SWIMM draws on additional results from our initial study suggesting features that affect users' listening preferences. In particular, it leverages ID3 tags, listening patterns, acquisition dates, and a wide array of signal processing features extracted from individual songs. Those signal-processing features are well-understood by music theorists and provide an underlying representation of the variety of music available to a user beyond the relatively unsophisticated and error-prone human-generated tags such as genre and artist. SWIMM then uses an information theoretic modeling technique (based on maximum entropy) and MCMC sampling to deal with the otherwise intractable problem of representing a user's preferences and generating (possibly unbounded) sequences consistent with those preferences.
The user's interaction is simple. Users may create as many streams as they wish. In creating a new music stream, the user simply selects a few sample songs. This creates an initial probability distribution over songs. Using Metropolis-Hastings, SWIMM continually updates the ordered sequence of songs to be played on the stream. While users are able to explicitly accept, reject, or rate upcoming songs, SWIMM also extracts implicit feedback as the user listens to, removes, or adds songs; reorders the list; adjusts the volume; etc. SWIMM uses that feedback to adjust its model of the appropriate songs for that stream. Furthermore, SWIMM's model captures not just the kinds of songs that are appropriate, but also the relationships that describe their relative ordering. For example, SWIMM develops a notion of how smoothly the tempo of songs should change as the sequence continues.

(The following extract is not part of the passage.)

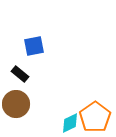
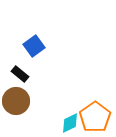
blue square: rotated 25 degrees counterclockwise
brown circle: moved 3 px up
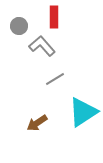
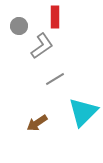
red rectangle: moved 1 px right
gray L-shape: rotated 96 degrees clockwise
cyan triangle: rotated 12 degrees counterclockwise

In addition to the software itself, we are interested in evaluating both the quality of the user experience and the efficacy of the learned model. Critical questions will be what rate of convergence to a sufficiently "good" result is necessary, what amount of feedback is required to achieve it, and how much of that feedback must be explicit. Other questions include how to structure the interface to maximize the amount of implicit feedback, what explicit and implicit feedback users provide in practice, how the balance between the two changes over time, how to effectively model distributions over infinitely many unbounded streams, and how to model distributions over sequences of objects when some of those objects do not as yet exist.